» **ASSIGNED TASK**:
Transcribe the line holding "Segment regions of" together with every line after it, through the end of the records, exactly and with no pictures.

» **PROVIDED MATERIAL**:
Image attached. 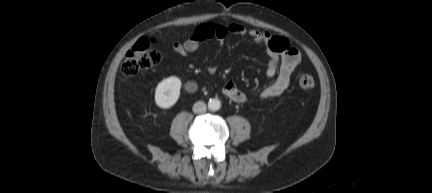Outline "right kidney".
Returning a JSON list of instances; mask_svg holds the SVG:
<instances>
[{
  "label": "right kidney",
  "mask_w": 432,
  "mask_h": 193,
  "mask_svg": "<svg viewBox=\"0 0 432 193\" xmlns=\"http://www.w3.org/2000/svg\"><path fill=\"white\" fill-rule=\"evenodd\" d=\"M181 80L176 76L163 79L156 87L155 102L163 109L176 104L180 96Z\"/></svg>",
  "instance_id": "obj_1"
}]
</instances>
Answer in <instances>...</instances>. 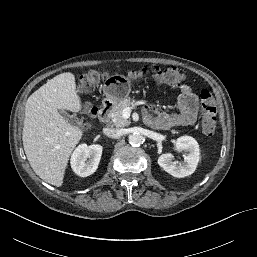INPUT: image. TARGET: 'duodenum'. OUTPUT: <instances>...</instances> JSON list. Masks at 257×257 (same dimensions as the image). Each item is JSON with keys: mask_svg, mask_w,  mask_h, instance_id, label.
<instances>
[{"mask_svg": "<svg viewBox=\"0 0 257 257\" xmlns=\"http://www.w3.org/2000/svg\"><path fill=\"white\" fill-rule=\"evenodd\" d=\"M112 111V104L110 102H106L101 109L99 110V119L103 122L106 123L108 122L110 118V114Z\"/></svg>", "mask_w": 257, "mask_h": 257, "instance_id": "duodenum-1", "label": "duodenum"}]
</instances>
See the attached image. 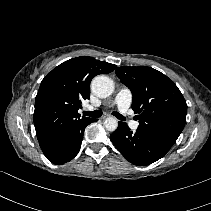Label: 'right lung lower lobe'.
<instances>
[{"mask_svg": "<svg viewBox=\"0 0 211 211\" xmlns=\"http://www.w3.org/2000/svg\"><path fill=\"white\" fill-rule=\"evenodd\" d=\"M95 121L97 119H90L72 128L51 145L43 148L44 155L50 162L57 165L69 162L80 150L85 127Z\"/></svg>", "mask_w": 211, "mask_h": 211, "instance_id": "98d812e1", "label": "right lung lower lobe"}]
</instances>
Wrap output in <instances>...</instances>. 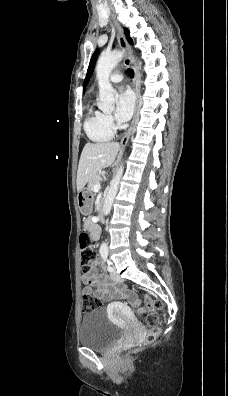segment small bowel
<instances>
[{"mask_svg": "<svg viewBox=\"0 0 228 396\" xmlns=\"http://www.w3.org/2000/svg\"><path fill=\"white\" fill-rule=\"evenodd\" d=\"M84 228L89 232L92 241H96L99 238L100 230L95 224L92 218H88L85 221ZM97 266V261L93 263V271L91 273L85 274L82 280L85 284L83 288V293H93L98 298L103 301L110 302L114 299H126L133 306L139 305V300L134 292L126 289L123 286H118L111 282L108 277L98 273L95 269ZM95 287V290H93ZM121 308L129 310L128 307L122 303H119Z\"/></svg>", "mask_w": 228, "mask_h": 396, "instance_id": "small-bowel-1", "label": "small bowel"}]
</instances>
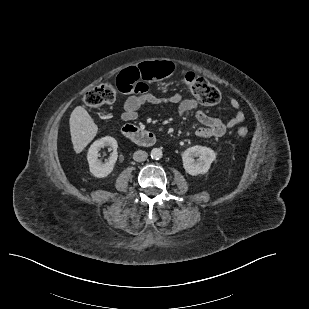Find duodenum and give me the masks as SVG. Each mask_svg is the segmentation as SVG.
<instances>
[{
  "mask_svg": "<svg viewBox=\"0 0 309 309\" xmlns=\"http://www.w3.org/2000/svg\"><path fill=\"white\" fill-rule=\"evenodd\" d=\"M122 134L125 138L141 146H152L156 142L153 132L130 124L122 128Z\"/></svg>",
  "mask_w": 309,
  "mask_h": 309,
  "instance_id": "1",
  "label": "duodenum"
}]
</instances>
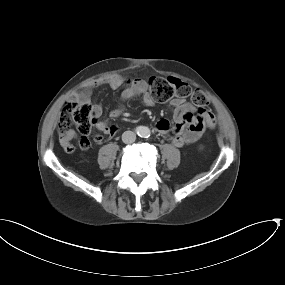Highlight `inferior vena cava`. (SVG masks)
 <instances>
[{
	"label": "inferior vena cava",
	"mask_w": 285,
	"mask_h": 285,
	"mask_svg": "<svg viewBox=\"0 0 285 285\" xmlns=\"http://www.w3.org/2000/svg\"><path fill=\"white\" fill-rule=\"evenodd\" d=\"M136 140V134L133 131H125L122 134V141L126 144L133 143Z\"/></svg>",
	"instance_id": "obj_1"
}]
</instances>
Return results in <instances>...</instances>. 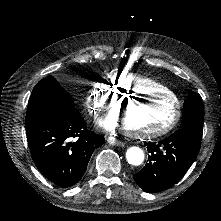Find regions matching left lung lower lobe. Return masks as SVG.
I'll use <instances>...</instances> for the list:
<instances>
[{"instance_id":"1","label":"left lung lower lobe","mask_w":221,"mask_h":221,"mask_svg":"<svg viewBox=\"0 0 221 221\" xmlns=\"http://www.w3.org/2000/svg\"><path fill=\"white\" fill-rule=\"evenodd\" d=\"M201 137L202 133L183 127L158 143L145 144L151 156L149 163L133 176L138 186L155 193L177 183L196 159Z\"/></svg>"}]
</instances>
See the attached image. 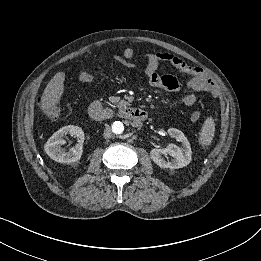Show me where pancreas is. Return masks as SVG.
Returning <instances> with one entry per match:
<instances>
[{
	"label": "pancreas",
	"instance_id": "cf45deb5",
	"mask_svg": "<svg viewBox=\"0 0 261 261\" xmlns=\"http://www.w3.org/2000/svg\"><path fill=\"white\" fill-rule=\"evenodd\" d=\"M109 100H110L109 105L113 108L115 107L122 108L126 105V101L122 100L120 97L112 96L109 98Z\"/></svg>",
	"mask_w": 261,
	"mask_h": 261
}]
</instances>
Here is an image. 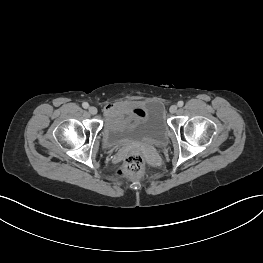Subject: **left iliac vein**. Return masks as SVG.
I'll return each mask as SVG.
<instances>
[{
  "mask_svg": "<svg viewBox=\"0 0 263 263\" xmlns=\"http://www.w3.org/2000/svg\"><path fill=\"white\" fill-rule=\"evenodd\" d=\"M177 109H178L177 105H172L169 110L171 113H176Z\"/></svg>",
  "mask_w": 263,
  "mask_h": 263,
  "instance_id": "left-iliac-vein-1",
  "label": "left iliac vein"
}]
</instances>
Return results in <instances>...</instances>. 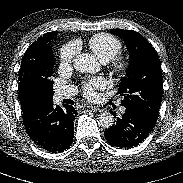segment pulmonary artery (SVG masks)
I'll return each mask as SVG.
<instances>
[{
  "instance_id": "e3ab8cb5",
  "label": "pulmonary artery",
  "mask_w": 183,
  "mask_h": 183,
  "mask_svg": "<svg viewBox=\"0 0 183 183\" xmlns=\"http://www.w3.org/2000/svg\"><path fill=\"white\" fill-rule=\"evenodd\" d=\"M75 94V89L71 86H62V87H59L55 90L54 92V100L56 102H59L65 98H69L71 96H73ZM120 111L122 113L125 112V108L122 107L120 108Z\"/></svg>"
}]
</instances>
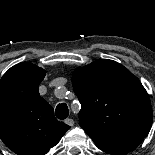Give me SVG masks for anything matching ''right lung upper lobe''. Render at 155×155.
Returning <instances> with one entry per match:
<instances>
[{
  "label": "right lung upper lobe",
  "mask_w": 155,
  "mask_h": 155,
  "mask_svg": "<svg viewBox=\"0 0 155 155\" xmlns=\"http://www.w3.org/2000/svg\"><path fill=\"white\" fill-rule=\"evenodd\" d=\"M44 77L45 70L22 62L0 80V138L17 155H44L70 128L40 97Z\"/></svg>",
  "instance_id": "1"
}]
</instances>
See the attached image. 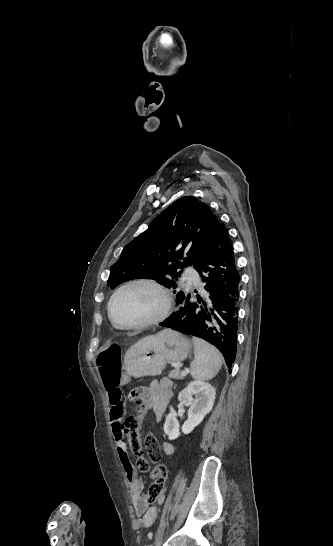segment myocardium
Wrapping results in <instances>:
<instances>
[{"instance_id": "f54148a6", "label": "myocardium", "mask_w": 333, "mask_h": 546, "mask_svg": "<svg viewBox=\"0 0 333 546\" xmlns=\"http://www.w3.org/2000/svg\"><path fill=\"white\" fill-rule=\"evenodd\" d=\"M132 286H147L157 291L161 297V307L155 315H153L152 317L146 320H143L136 324L121 325L115 320L113 316V312H112L113 304L117 296L123 290ZM171 307H172V300H171L170 294L160 282L154 279H149V278H136V279H131L123 283L113 292L108 302L107 314L111 324L119 330H142V329H145L163 322L169 316Z\"/></svg>"}]
</instances>
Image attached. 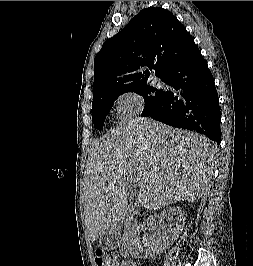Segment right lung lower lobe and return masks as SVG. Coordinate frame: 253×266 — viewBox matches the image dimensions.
<instances>
[{"label": "right lung lower lobe", "instance_id": "obj_1", "mask_svg": "<svg viewBox=\"0 0 253 266\" xmlns=\"http://www.w3.org/2000/svg\"><path fill=\"white\" fill-rule=\"evenodd\" d=\"M172 90H162L159 103L144 116L193 130L220 144L221 112L214 78L197 49L162 77Z\"/></svg>", "mask_w": 253, "mask_h": 266}]
</instances>
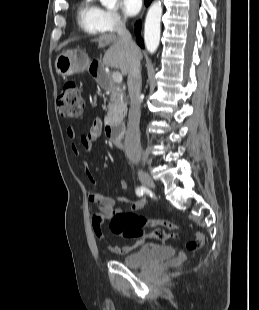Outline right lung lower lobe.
I'll use <instances>...</instances> for the list:
<instances>
[{"label": "right lung lower lobe", "instance_id": "obj_1", "mask_svg": "<svg viewBox=\"0 0 259 310\" xmlns=\"http://www.w3.org/2000/svg\"><path fill=\"white\" fill-rule=\"evenodd\" d=\"M151 1L152 0H145L146 6L149 5ZM140 30H141V23L139 21V22H136V24H135V33L140 35ZM137 43L140 47L144 48V43H143L142 38L137 37Z\"/></svg>", "mask_w": 259, "mask_h": 310}]
</instances>
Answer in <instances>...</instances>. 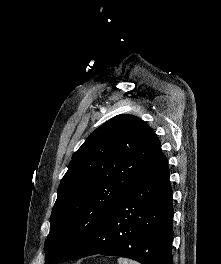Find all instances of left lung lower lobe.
<instances>
[{
	"mask_svg": "<svg viewBox=\"0 0 221 264\" xmlns=\"http://www.w3.org/2000/svg\"><path fill=\"white\" fill-rule=\"evenodd\" d=\"M172 221V189L163 155L65 258L101 254L142 264H172Z\"/></svg>",
	"mask_w": 221,
	"mask_h": 264,
	"instance_id": "obj_1",
	"label": "left lung lower lobe"
}]
</instances>
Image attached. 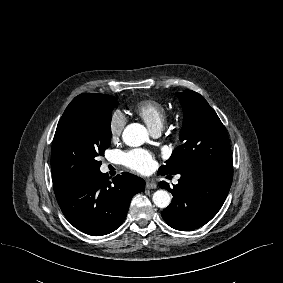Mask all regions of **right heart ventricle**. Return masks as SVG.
Instances as JSON below:
<instances>
[{"mask_svg":"<svg viewBox=\"0 0 283 283\" xmlns=\"http://www.w3.org/2000/svg\"><path fill=\"white\" fill-rule=\"evenodd\" d=\"M134 112L154 131L163 127L167 109L165 104L157 99H145L137 103Z\"/></svg>","mask_w":283,"mask_h":283,"instance_id":"e07e8e85","label":"right heart ventricle"}]
</instances>
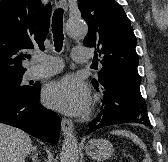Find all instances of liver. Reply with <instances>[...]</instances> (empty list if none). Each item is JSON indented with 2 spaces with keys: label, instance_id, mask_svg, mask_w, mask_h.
Returning <instances> with one entry per match:
<instances>
[{
  "label": "liver",
  "instance_id": "liver-1",
  "mask_svg": "<svg viewBox=\"0 0 168 162\" xmlns=\"http://www.w3.org/2000/svg\"><path fill=\"white\" fill-rule=\"evenodd\" d=\"M32 150L28 134L0 123V162H25Z\"/></svg>",
  "mask_w": 168,
  "mask_h": 162
}]
</instances>
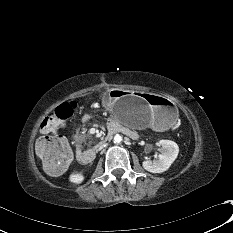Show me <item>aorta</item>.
I'll list each match as a JSON object with an SVG mask.
<instances>
[{
    "label": "aorta",
    "mask_w": 233,
    "mask_h": 233,
    "mask_svg": "<svg viewBox=\"0 0 233 233\" xmlns=\"http://www.w3.org/2000/svg\"><path fill=\"white\" fill-rule=\"evenodd\" d=\"M122 137L120 135H115L114 136V143H121Z\"/></svg>",
    "instance_id": "aorta-1"
}]
</instances>
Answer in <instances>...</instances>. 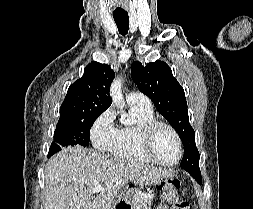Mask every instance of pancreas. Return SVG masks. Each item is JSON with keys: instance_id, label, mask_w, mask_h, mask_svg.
Returning <instances> with one entry per match:
<instances>
[{"instance_id": "pancreas-1", "label": "pancreas", "mask_w": 253, "mask_h": 209, "mask_svg": "<svg viewBox=\"0 0 253 209\" xmlns=\"http://www.w3.org/2000/svg\"><path fill=\"white\" fill-rule=\"evenodd\" d=\"M152 197L138 196L133 199V209H151Z\"/></svg>"}]
</instances>
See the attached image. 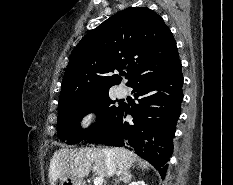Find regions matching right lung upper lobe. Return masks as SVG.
<instances>
[{"label": "right lung upper lobe", "mask_w": 233, "mask_h": 185, "mask_svg": "<svg viewBox=\"0 0 233 185\" xmlns=\"http://www.w3.org/2000/svg\"><path fill=\"white\" fill-rule=\"evenodd\" d=\"M179 58L163 19L146 8H130L90 31L72 51L62 81L59 107L108 91L127 69L130 85L142 74Z\"/></svg>", "instance_id": "1"}]
</instances>
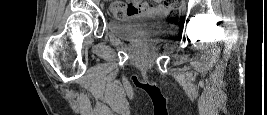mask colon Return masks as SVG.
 Here are the masks:
<instances>
[{
	"label": "colon",
	"instance_id": "1",
	"mask_svg": "<svg viewBox=\"0 0 267 115\" xmlns=\"http://www.w3.org/2000/svg\"><path fill=\"white\" fill-rule=\"evenodd\" d=\"M184 4V0H169L165 2L168 8L169 17L175 18L178 16L180 9ZM132 13L131 6L123 3H115L108 10L109 16L119 18L125 14Z\"/></svg>",
	"mask_w": 267,
	"mask_h": 115
}]
</instances>
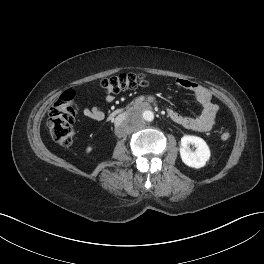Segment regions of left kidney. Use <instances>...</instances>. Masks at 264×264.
Masks as SVG:
<instances>
[{
	"label": "left kidney",
	"instance_id": "5707ae66",
	"mask_svg": "<svg viewBox=\"0 0 264 264\" xmlns=\"http://www.w3.org/2000/svg\"><path fill=\"white\" fill-rule=\"evenodd\" d=\"M190 145L196 147L195 151L190 149ZM210 155V149L202 138L192 135H185L181 138L180 156L187 166L196 169L204 167Z\"/></svg>",
	"mask_w": 264,
	"mask_h": 264
}]
</instances>
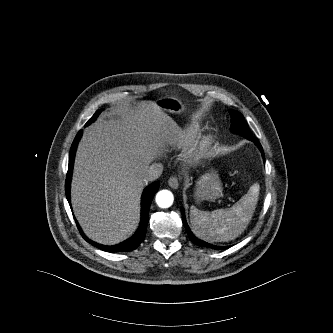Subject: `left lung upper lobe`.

» **RESPONSE TO THE EXERCISE**:
Segment regions of left kidney. Use <instances>...</instances>. Masks at 264×264.
Masks as SVG:
<instances>
[{
	"label": "left kidney",
	"instance_id": "5707ae66",
	"mask_svg": "<svg viewBox=\"0 0 264 264\" xmlns=\"http://www.w3.org/2000/svg\"><path fill=\"white\" fill-rule=\"evenodd\" d=\"M190 145L196 147L195 151L190 149ZM210 155V149L202 138L192 135H185L181 138L180 156L187 166L196 169L204 167Z\"/></svg>",
	"mask_w": 264,
	"mask_h": 264
}]
</instances>
Subject: `left lung upper lobe`.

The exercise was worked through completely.